Ok....the fish cake recipe sounds good!


----------



## steverino (Mar 8, 2006)

*Fishingcacher*

You must be oriental. That's the southern Chinese was of preparing steamed or poached fish!


----------



## fishingcacher (Mar 29, 2008)

steverino said:


> You must be oriental. That's the southern Chinese was of preparing steamed or poached fish!


Asian yes.


----------



## coastalmayham (Jan 14, 2011)

louisiana fish fry, oil, and fish. Tastes lovely!!!


----------



## skooter2 (May 3, 2011)

I enjoy getting into the "bull whiting". Very versitile. Sauce pequant, cubian, gumbo, stir fry, fish cakes, cold smoked, on and on. I still prefer fried up right on the beach


----------



## Cody C (May 15, 2009)

fishingcacher said:


> Asian yes.


That sounds pretty tasty. Might have to try that

Cody C


----------



## justletmein (Feb 11, 2006)

bbgarcia said:


> I steam them in water w/ crab boil until they're opaque and then take a fork to the filets and flake them up. Put a little mayo, chopped bell pepper and onion, Cajun seasoning, & bread crumbs. Put a ball of the mixture in your hands and pat it out and you have made some of the best fish cakes you can put in your mouth. you can oven bake them or fry them.
> 
> I also fry, saute', and blacken them just like I cook a lot of my other fish.


That sounds pretty good. Do you leave the ribs in and then just flake the meat around them? Seems like you lose so much meat on a whiting with traditional fillet.


----------



## spicyitalian (Jan 18, 2012)

I just put a bunch of whiting into a huge pot of gumbo that I made. Turned out way better than expected. I just waited until the last minute to put them in with the shrimp.

I have in the past tried them grilled, baked and pan fried. All methods turned out good, but they fall apart on me. The last time before the gumbo was the first time I deep fried with corn meal coating (louisiana cajun stuff or something) and it was amazing. I'll be doing a lot more deep frying with whiting from now on. I think it was as good or better than deep fried crappie.

Deep frying also gives me an excuse to make jalapeno hush puppies.


----------



## bbgarcia (Mar 23, 2008)

justletmein said:


> That sounds pretty good. Do you leave the ribs in and then just flake the meat around them? Seems like you lose so much meat on a whiting with traditional fillet.

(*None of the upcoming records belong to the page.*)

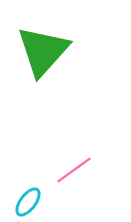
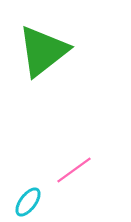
green triangle: rotated 10 degrees clockwise
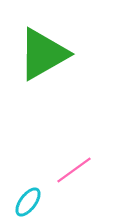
green triangle: moved 3 px down; rotated 8 degrees clockwise
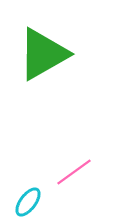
pink line: moved 2 px down
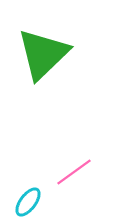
green triangle: rotated 14 degrees counterclockwise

Depends on how big they are. I usually won't keep them unless I can fillet them. I fillet them so my youngins won't eat any bones because they love to eat fish.


----------



## lipjerker (Apr 27, 2012)

*best recipe for whiting*

okay boys,
You knocked this one out of the park. well done! These recipies are fantastic. I have so many new ways to fix whiting now. I think the fish cakes were my favorite. But just a plain ol fish fry on the beach is an awesome way to get the kids involved in catching, cleaning, cooking, and best of all....eating.
Thanks to all for replying to this post. Just proves again that 2-cool fishing is the best site on the web. 
You guys ROCK!
Lipjerker.


----------